Nous prenons aisément notre parti des processus antérieurs à la naissance par lesquels nous sommes déterminés, mais notre indifférence devient émoi, et même épouvante, dès qu’il s’agit de la série des processus qui vont s’ensuivre. Ce sursaut de sensibilité, cependant, ne peut rien changer de ce qui est : voilà ce dont il faudrait nous convaincre pour nous épargner la folie d’interprétations imaginaires où nous faisons triomphalement intervenir nos convenances du jour, à titre d’élément souverain.

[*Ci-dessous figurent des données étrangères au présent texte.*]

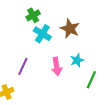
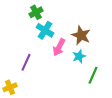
brown star: (70, 29) -> (81, 35), moved
pink arrow: (57, 66) -> (59, 47), moved, turned 36

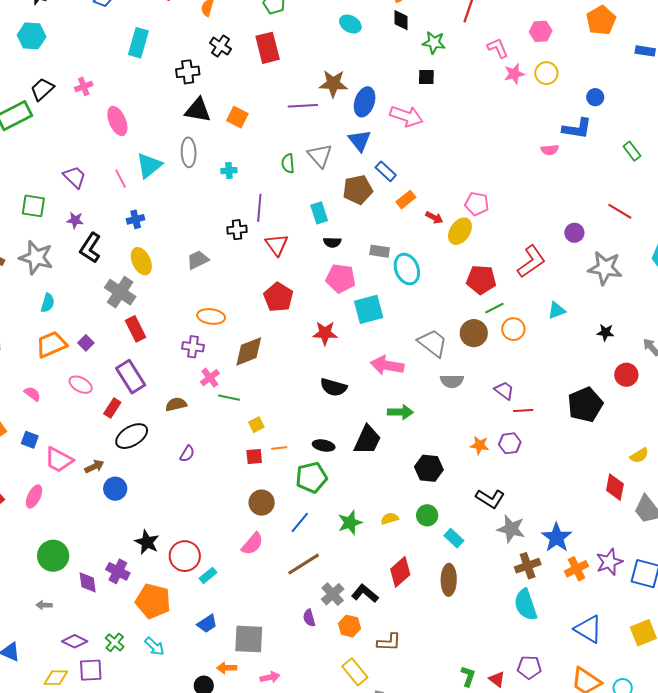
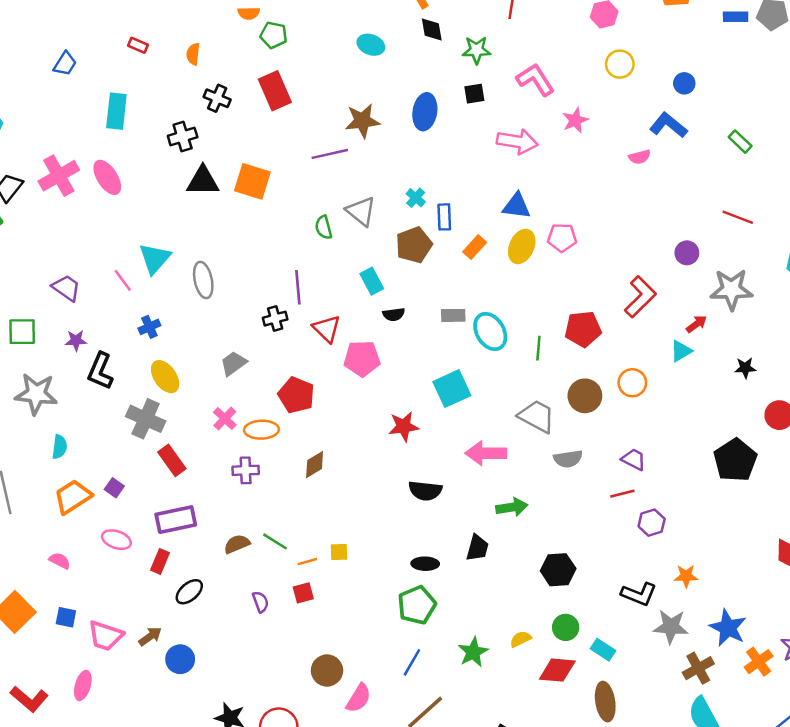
pink L-shape: (498, 48) -> (535, 80), moved, size x1.4
pink star: (514, 74) -> (575, 120), moved
pink cross: (84, 86) -> (59, 176), size x1.8
blue ellipse: (365, 102) -> (425, 112), moved
pink arrow: (406, 116) -> (517, 141), moved
orange square: (237, 117) -> (252, 181), size x1.4
pink ellipse: (117, 121) -> (107, 177), moved
blue L-shape: (577, 128) -> (668, 125), turned -140
blue triangle: (360, 141) -> (517, 206), moved, turned -35
gray ellipse: (189, 152) -> (203, 280), moved
cyan cross: (229, 171) -> (416, 198), moved, turned -35
blue rectangle: (386, 171) -> (444, 217), turned 55
red arrow: (434, 218) -> (697, 324), moved, turned -54
yellow ellipse: (460, 231) -> (522, 246), moved
pink pentagon: (341, 278) -> (362, 359), moved
red pentagon: (278, 297) -> (296, 395), moved
green line: (494, 308) -> (538, 348), moved, turned -48
brown diamond: (249, 351) -> (315, 465), size x0.7
purple rectangle: (131, 377) -> (176, 520), turned -60
pink cross: (210, 378) -> (225, 418), moved
green line: (229, 398) -> (275, 541), moved, turned 30
red line: (523, 410) -> (622, 494), moved
yellow square: (256, 425) -> (339, 552), turned 35
black ellipse: (132, 436) -> (189, 592), size x0.7
black trapezoid: (367, 440) -> (477, 548), size x0.7
orange star: (479, 445) -> (686, 576), moved
orange line: (279, 448) -> (307, 562), moved
purple semicircle: (187, 454) -> (261, 602), turned -42
red square: (254, 457) -> (303, 593), moved
brown circle: (262, 503) -> (327, 671), moved
red diamond: (400, 572) -> (557, 670), moved, turned 56

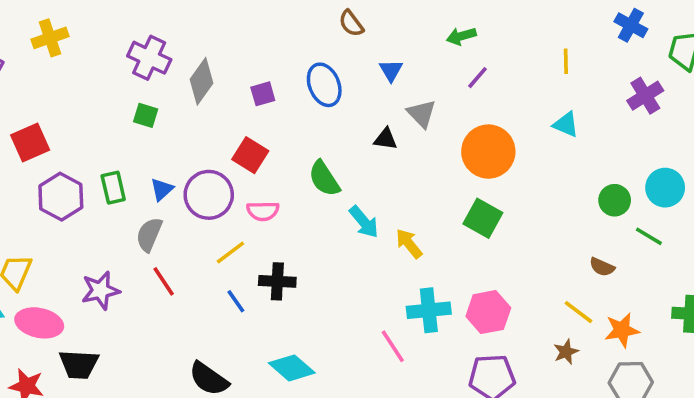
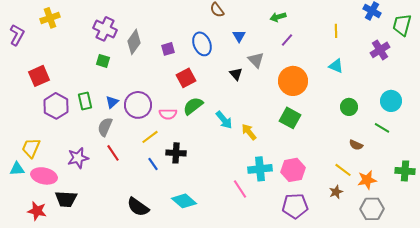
black triangle: (386, 139) -> (236, 74), turned 40
red square: (250, 155) -> (186, 78), moved, turned 30
green semicircle: (324, 179) -> (193, 106), moved, turned 85
green circle: (615, 200) -> (349, 107), moved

Issus des lois cosmiques, et, par là, soumis à l’inflexible déterminisme des choses, nous présentons au monde, dont nous sommes partie consciente, des surfaces de sensibilité où se jouent les images passagères qui opposent les déterminations d’un Moi au Cosmos infini duquel nous tenons, à notre usage, toutes dispositions d’énergies. À quel moment de ce merveilleux passage pourrions-nous insérer le ridicule bêlement de notre malheureux « Et après », qui ne fait que clamer le désarroi de notre intelligence ? Implication imaginaire d’un point de fixité dans l’univers toujours changeant. Valeurs de phénomènes faussées, pour des formules sans correspondances cosmiques. Toujours des mots, pour jouer le rôle d’objectivités.

Après avoir tout reçu des cohérences de l’univers, comment lui imposer telle partie de nos incohérences ? Si tous les moments du Cosmos sont d’un écoulement de « Et après », en de perpétuelles équivalences de transformations, et si le « Et après» de l’ascidie ou de l’amphioxus n’est autre que Newton, pourquoi le chemin de Newton à X serait-il plus merveilleux que de l’ascidie à Newton ? Puisque le problème est posé par la nature des choses, pourquoi donc le vouloir résoudre hors des conditions élémentaires du Cosmos ?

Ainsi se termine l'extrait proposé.